Jobs described the phone as, "beyond a doubt, the most precise thing and one of the most beautiful things we've ever made" before highlighting a number of its new features.
The iPhone 4 will be priced at $199 for a 16GB model and $299 for a 32GB model, and it will go on sale June 24.
Other iPhone 4 Features
The new phone will have 32 gigabytes of storage, a gyroscope (which will allow for more precise motion detection), and HD video recording capability.
The phone also will have a improved screen resolution: 326 pixels per inch with heightened contrast. Jobs told the crowd that 300 pixels per inch is the limit of the ability of the human retina to view images.

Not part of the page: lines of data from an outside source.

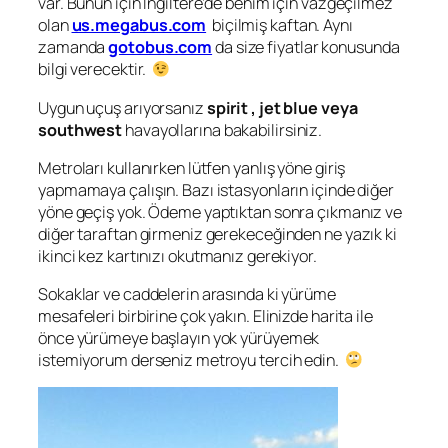
var. Bunun için İngiltere’de benim için vazgeçilmez
olan
us.megabus.com
biçilmiş kaftan. Aynı
zamanda
gotobus.com
da size fiyatlar konusunda
bilgi verecektir.
Uygun uçuş arıyorsanız
spirit , jet blue veya
southwest
havayollarına bakabilirsiniz.
Metroları kullanırken lütfen yanlış yöne giriş
yapmamaya çalışın. Bazı istasyonların içinde diğer
yöne geçiş yok. Ödeme yaptıktan sonra çıkmanız ve
diğer taraftan girmeniz gerekeceğinden ne yazık ki
ikinci kez kartınızı okutmanız gerekiyor.
Sokaklar ve caddelerin arasında ki yürüme
mesafeleri birbirine çok yakın. Elinizde harita ile
önce yürümeye başlayın yok yürüyemek
istemiyorum derseniz metroyu tercih edin.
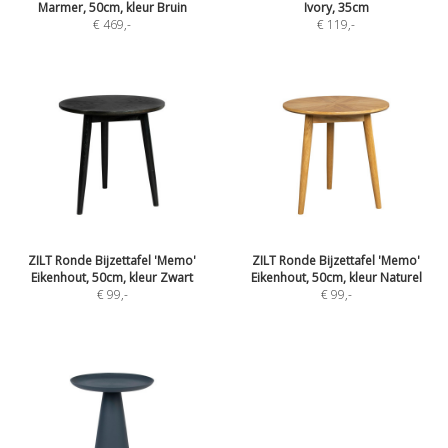
Marmer, 50cm, kleur Bruin
Ivory, 35cm
€ 469
,-
€ 119
,-
ZILT Ronde Bijzettafel 'Memo'
ZILT Ronde Bijzettafel 'Memo'
Eikenhout, 50cm, kleur Zwart
Eikenhout, 50cm, kleur Naturel
€ 99
,-
€ 99
,-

It also will have three antennae built into the structure of the phone's body that will provide the iPhone 4 with the ability to work with Bluetooth; WI-Fi and GPS; and UMTS and GSM.
In my opinion, the display difference in the example Jobs shows is striking. While I've been dissatisfied by the fuzziness on the iPhone 3GS's text--something I liken to the difference between standard definition TV vs. HDTV--the text on the iPhone 4G looks sharp and crisp, with no pixelation. Additionally, the colors are more vibrant, and edges are smoother and sharper.
There are new volume buttons, a mute button, plus a second microphone on the top for noise cancellation. Just like the iPad, it now incorporates a micro-SIM tray.
Camera and Screen Details
The IPhone 4 comes with two cameras: One on the front for video conferencing, and one on the rear for photos and video. The rear-facing camera has been upgraded to 5 megapixels--up from 3 megapixels on the iPhone 3GS--and it can record 720p high-definition video.
Also included is an iPhone version of iMovie, which will let you edit video clips on the phone, splice them together, add titles to your videos, and so forth. (The app will set you back $4.99 from the App Store, Jobs told the packed audience at San Francisco's Moscone Center).